### ACTION ITEM
Output exactly the lines from the line with "Partita tirata tra Asti e Alessandria" through the end of the records below. Include nothing else.

### INPUT
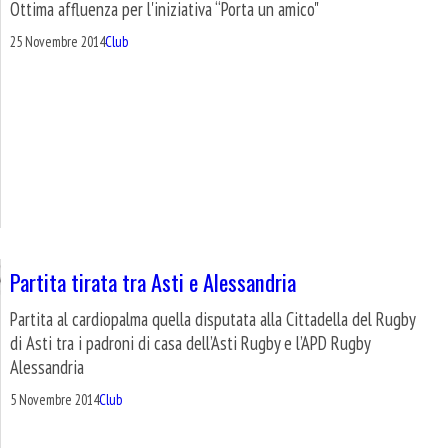
Ottima affluenza per l'iniziativa “Porta un amico"
25 Novembre 2014
Club
Partita tirata tra Asti e Alessandria
Partita al cardiopalma quella disputata alla Cittadella del Rugby
di Asti tra i padroni di casa dell’Asti Rugby e l’APD Rugby
Alessandria
5 Novembre 2014
Club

### WRITTEN SOLUTION
Partita tirata tra Asti e Alessandria
Partita al cardiopalma quella disputata alla Cittadella del Rugby
di Asti tra i padroni di casa dell’Asti Rugby e l’APD Rugby
Alessandria
5 Novembre 2014
Club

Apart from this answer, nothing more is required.